DESCRIPTION OF THE TASK
Your task is to transcribe all the entries exactly, excluding pictures.

(Extracted page text data)
****
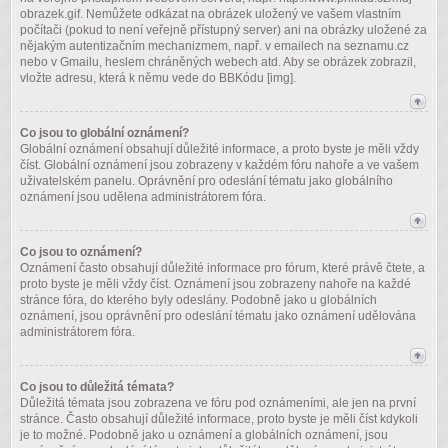
obrazek.gif. Nemůžete odkázat na obrázek uložený ve vašem vlastním
počítači (pokud to není veřejně přístupný server) ani na obrázky uložené za
nějakým autentizačním mechanizmem, např. v emailech na seznamu.cz
nebo v Gmailu, heslem chráněných webech atd. Aby se obrázek zobrazil,
vložte adresu, která k němu vede do BBKódu [img].
Co jsou to globální oznámení?
Globální oznámení obsahují důležité informace, a proto byste je měli vždy
číst. Globální oznámení jsou zobrazeny v každém fóru nahoře a ve vašem
uživatelském panelu. Oprávnění pro odeslání tématu jako globálního
oznámení jsou udělena administrátorem fóra.
Co jsou to oznámení?
Oznámení často obsahují důležité informace pro fórum, které právě čtete, a
proto byste je měli vždy číst. Oznámení jsou zobrazeny nahoře na každé
stránce fóra, do kterého byly odeslány. Podobně jako u globálních
oznámení, jsou oprávnění pro odeslání tématu jako oznámení udělována
administrátorem fóra.
Co jsou to důležitá témata?
Důležitá témata jsou zobrazena ve fóru pod oznámeními, ale jen na první
stránce. Často obsahují důležité informace, proto byste je měli číst kdykoli
je to možné. Podobně jako u oznámení a globálních oznámení, jsou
****
TASK RESPONSE
obrazek.gif. Nemůžete odkázat na obrázek uložený ve vašem vlastním
počítači (pokud to není veřejně přístupný server) ani na obrázky uložené za
nějakým autentizačním mechanizmem, např. v emailech na seznamu.cz
nebo v Gmailu, heslem chráněných webech atd. Aby se obrázek zobrazil,
vložte adresu, která k němu vede do BBKódu [img].
Co jsou to globální oznámení?
Globální oznámení obsahují důležité informace, a proto byste je měli vždy
číst. Globální oznámení jsou zobrazeny v každém fóru nahoře a ve vašem
uživatelském panelu. Oprávnění pro odeslání tématu jako globálního
oznámení jsou udělena administrátorem fóra.
Co jsou to oznámení?
Oznámení často obsahují důležité informace pro fórum, které právě čtete, a
proto byste je měli vždy číst. Oznámení jsou zobrazeny nahoře na každé
stránce fóra, do kterého byly odeslány. Podobně jako u globálních
oznámení, jsou oprávnění pro odeslání tématu jako oznámení udělována
administrátorem fóra.
Co jsou to důležitá témata?
Důležitá témata jsou zobrazena ve fóru pod oznámeními, ale jen na první
stránce. Často obsahují důležité informace, proto byste je měli číst kdykoli
je to možné. Podobně jako u oznámení a globálních oznámení, jsou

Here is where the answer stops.